「生きること」への真摯な姿勢 金城一紀「対話篇」

「憑神」と一緒に、金城一紀「対話篇」を買いました。 今年の夏の「新潮文庫の100冊」から2冊買うともらえる、Yonda?のエコバックにつられたんです。 新潮社の思うつぼだな、単純なワタシ。

8.23対話篇

潔い真っ白の装丁がステキ。 紙質が普通の文庫本カバーとはぜんぜん違うんですよ。 ザラッとした凹凸があって高そうな紙です。 金城一紀を新潮文庫にお迎えするにあたっての破格の扱い…?と、ヘンに勘ぐったりして。 「GO]はかなり気に入ったのに、なんとなく読まないままになっていた金城一紀。 ようやく2冊目を手にしました。

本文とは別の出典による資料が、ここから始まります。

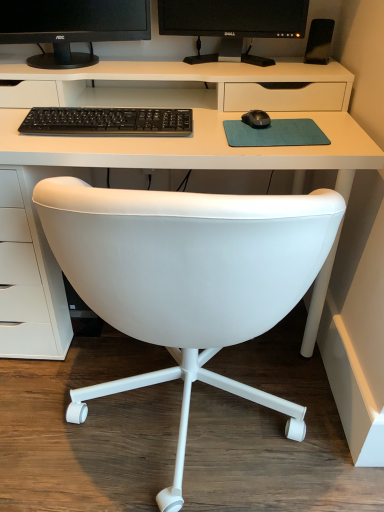 You are a GUI agent. You are given a task and a screenshot of the screen. Output one action in this format:
    pyautogui.click(x=<x>, y=<y>)
    Task: Click on the blank area beneath white leather chair at center (from a real-world perspective)
    The image size is (384, 512).
    Given the screenshot: What is the action you would take?
    pyautogui.click(x=195, y=417) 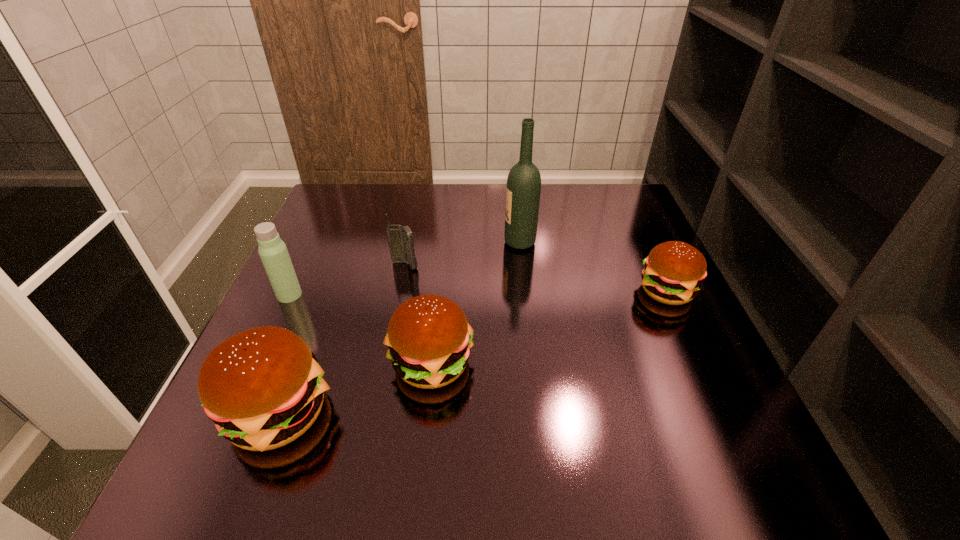 Please determine a free point for an extra hamburger to ensure balance. Please provide its 2D coordinates. Your answer should be formatted as a tuple, i.e. [(x, y)], where the tuple contains the x and y coordinates of a point satisfying the conditions above.

[(559, 324)] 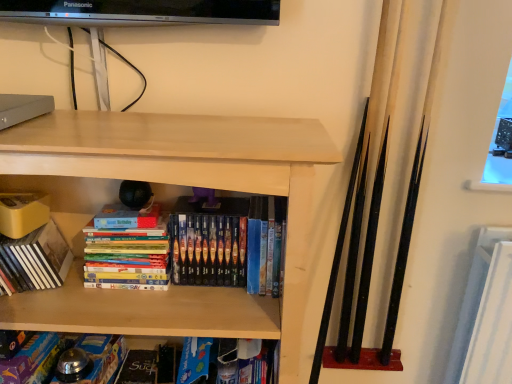 Question: Which direction should I rotate to look at blue cardboard book at lower center, the third book positioned from the right?

Choices:
 (A) left
 (B) right

Answer: (A)

Question: Can you confirm if matte black paperback book at lower center is positioned to the right of light wood shelf at center?

Choices:
 (A) yes
 (B) no

Answer: (A)

Question: Does matte black paperback book at lower center contain light wood shelf at center?

Choices:
 (A) no
 (B) yes

Answer: (A)

Question: Does matte black paperback book at lower center come in front of light wood shelf at center?

Choices:
 (A) yes
 (B) no

Answer: (B)

Question: Is light wood shelf at center at the back of matte black paperback book at lower center?

Choices:
 (A) yes
 (B) no

Answer: (A)

Question: Is matte black paperback book at lower center placed right next to light wood shelf at center?

Choices:
 (A) yes
 (B) no

Answer: (B)

Question: Is matte black paperback book at lower center wider than light wood shelf at center?

Choices:
 (A) no
 (B) yes

Answer: (A)

Question: From a real-world perspective, does light wood shelf at center sit lower than blue cardboard book at lower center, arranged as the 2th book when viewed from the left?

Choices:
 (A) no
 (B) yes

Answer: (A)

Question: From the image's perspective, is light wood shelf at center beneath blue cardboard book at lower center, arranged as the 2th book when viewed from the left?

Choices:
 (A) yes
 (B) no

Answer: (B)

Question: Considering the relative positions of light wood shelf at center and blue cardboard book at lower center, the third book positioned from the right, in the image provided, is light wood shelf at center to the left of blue cardboard book at lower center, the third book positioned from the right, from the viewer's perspective?

Choices:
 (A) no
 (B) yes

Answer: (A)

Question: Is light wood shelf at center positioned with its back to blue cardboard book at lower center, arranged as the 2th book when viewed from the left?

Choices:
 (A) yes
 (B) no

Answer: (A)

Question: Is light wood shelf at center located outside blue cardboard book at lower center, the third book positioned from the right?

Choices:
 (A) no
 (B) yes

Answer: (B)

Question: Are light wood shelf at center and blue cardboard book at lower center, the third book positioned from the right, beside each other?

Choices:
 (A) no
 (B) yes

Answer: (A)

Question: Can you confirm if hardcover books at center, which appears as the 1th book when viewed from the right, is positioned to the left of matte yellow book at left, which is counted as the fourth book, starting from the right?

Choices:
 (A) yes
 (B) no

Answer: (B) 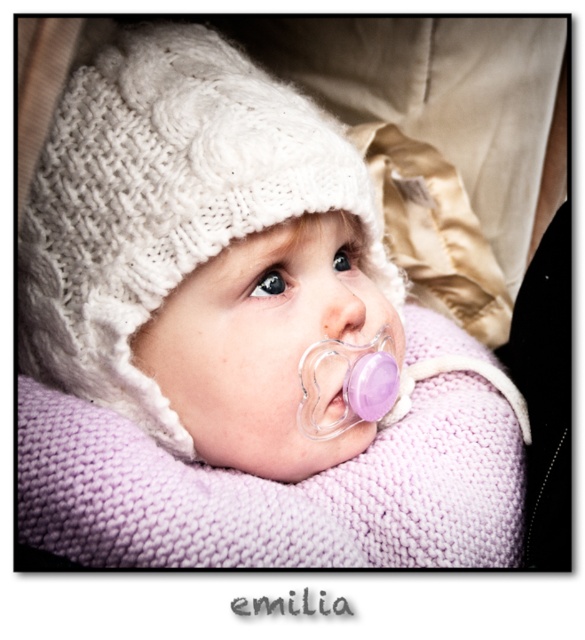 You are a photographer trying to capture a close up of the purple matte pacifier at center. Where should you focus your camera to ensure the pacifier is in the center of the frame?

The purple matte pacifier at center is located at the 2D coordinates point (342, 304), so you should focus your camera at that point to center it in the frame.

You are a photographer trying to capture the exact center of the image. You notice the point marked as point (342,304). Is this point likely to be the center of the image?

The purple matte pacifier at center is represented by point (342,304), so yes, this point is the center of the image.

You are a parent trying to choose between the purple matte pacifier at center and the purple rubber pacifier at center for your child. Based on the image, which pacifier might be more comfortable for the child if you prioritize width?

The purple matte pacifier at center might be wider than the purple rubber pacifier at center, so it could be more comfortable if width is a priority. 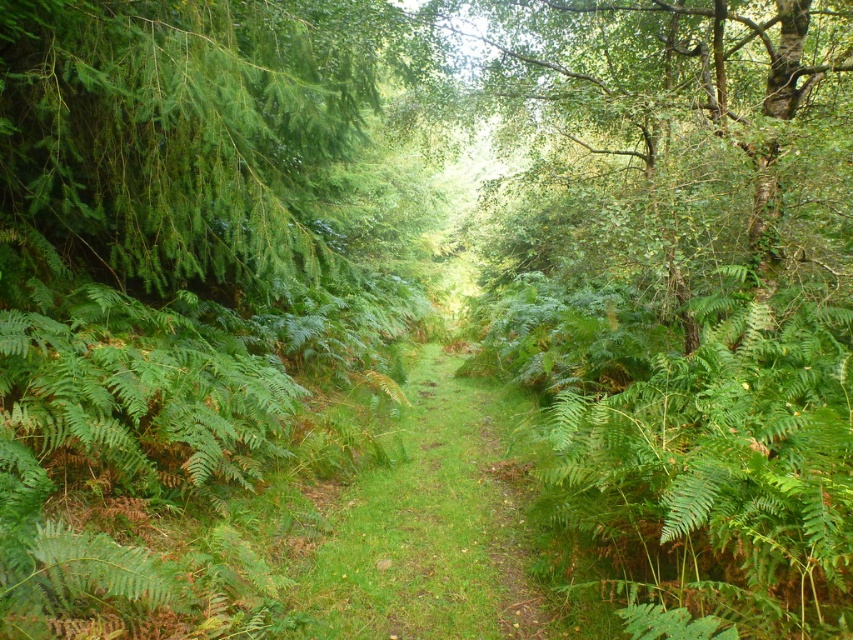 You are standing at the point marked by the coordinates (196, 132) on the forest path. Looking around, you notice a green leafy tree at left. Which direction should you face to see the green leafy tree at left from your current position?

You should face to the left direction to see the green leafy tree at left since the point indicates its location at left side.

You are a hiker walking along the green grassy forest path at center and want to know if you can spread out your picnic blanket under the green leafy tree at left. The blanket is 2 meters wide. Can you fit it under the tree without overlapping the edges?

The green leafy tree at left is narrower than the green grassy forest path at center, which is only 2 meters wide. Since the tree is narrower than the path, its width is less than 2 meters. Therefore, the picnic blanket that is 2 meters wide would not fit under the green leafy tree at left without overlapping the edges. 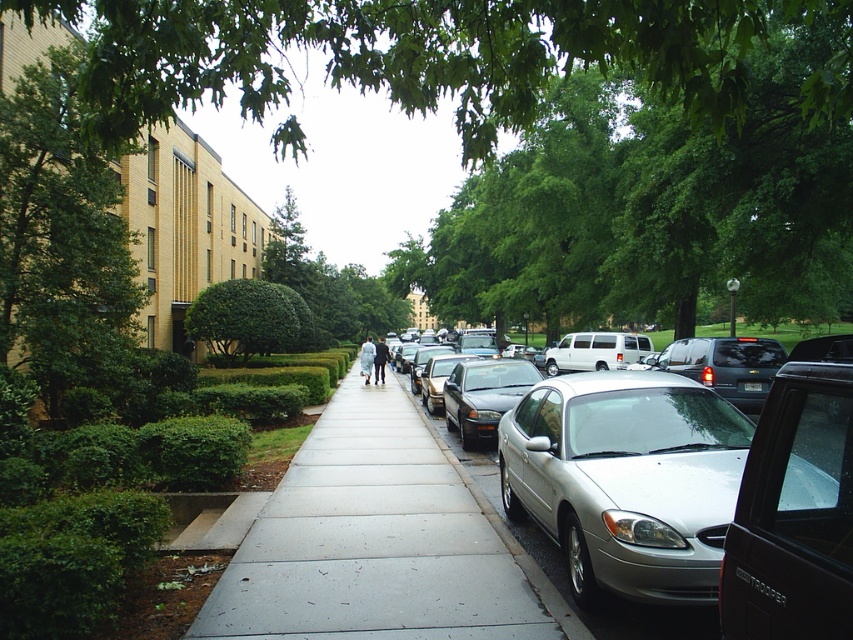 Can you confirm if shiny silver sedan at center right is positioned below dark blue suit at center?

Yes, shiny silver sedan at center right is below dark blue suit at center.

Who is more distant from viewer, (445, 385) or (376, 371)?

Positioned behind is point (376, 371).

Does point (463, 381) come closer to viewer compared to point (379, 355)?

Yes, it is.

This screenshot has width=853, height=640. In order to click on shiny silver sedan at center right in this screenshot , I will do `click(483, 396)`.

Who is positioned more to the left, green leafy bush at center or dark blue suit at center?

green leafy bush at center is more to the left.

Which is behind, point (292, 310) or point (383, 365)?

Point (383, 365)

Locate an element on the screen. green leafy bush at center is located at coordinates (247, 317).

Does green leafy tree at upper center appear on the right side of dark blue suit at center?

Incorrect, green leafy tree at upper center is not on the right side of dark blue suit at center.

Does green leafy tree at upper center appear on the left side of dark blue suit at center?

Yes, green leafy tree at upper center is to the left of dark blue suit at center.

Between point (180, 68) and point (375, 353), which one is positioned behind?

The point (375, 353) is behind.

At what (x,y) coordinates should I click in order to perform the action: click on green leafy tree at upper center. Please return your answer as a coordinate pair (x, y). The width and height of the screenshot is (853, 640). Looking at the image, I should click on (438, 54). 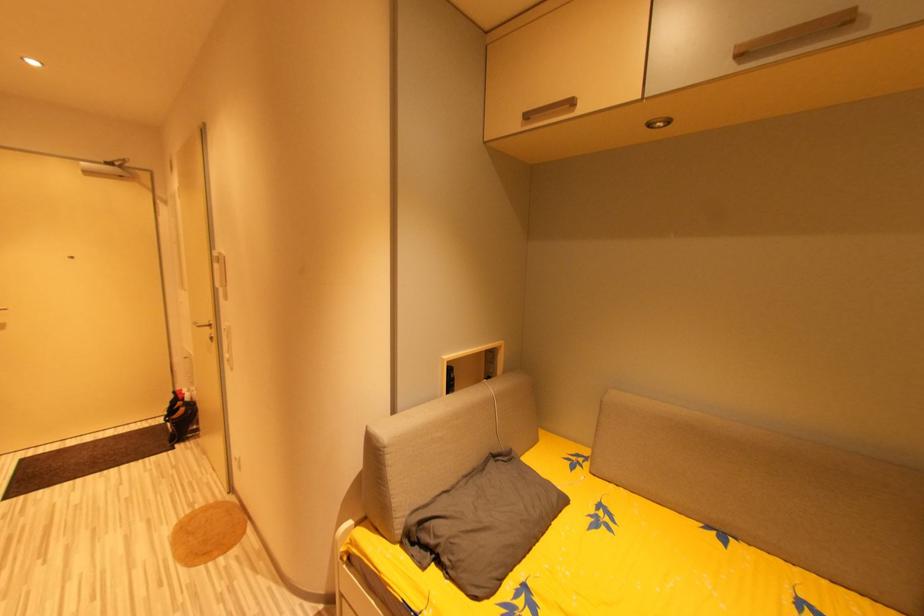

「対話篇」は3作からなる短編集。 恋愛をテーマにしているようなので、恋愛小説にあまり食指が動かないワタシはこの文庫本を買うかどうか、かなり迷いました。 ところが読んでみると、3作とも男×男の対話。 べたべたした恋愛ものとはまったく違いました。 いずれも根底には、現代の寓話のような独特の趣がありました。 2作はあまり好きという作風ではないけれど、最後の短編「花」は著者の、生きること、そして愛についての真摯な思いがストレートに伝わってきてよかった。 読むなら、ぜひ作品が並んでいる順番にどうぞ。

全体としては、著者は恋愛に対しては驚くほどピュアな感覚をもっている人なんだなあ、という感想が一番強いです。 甘いです、理想主義的です。 でも、世の中に満ち満ちている悪意や絶望感で窒息しそうな現代には、こういう小説を書く人がいたっていいんじゃないかしら。 「映画篇」の方が評判がいいようなので、いつか文庫本になったら読んでみたいです←要するに、金城一紀はワタシの中でそれくらいのポジションの作家です、いまのところは。

8.23百合

この2日間、いきなり秋の気温です。 日中35℃&蒸れ蒸れの熱帯夜が7月初めからずっと続いていたから、あ~、26℃ってこんなに涼しかったの~と驚いてしまいます。 母なんて日中も「肌寒い」と言っていました。 それにしても、この寒暖の差は普通じゃないですよね。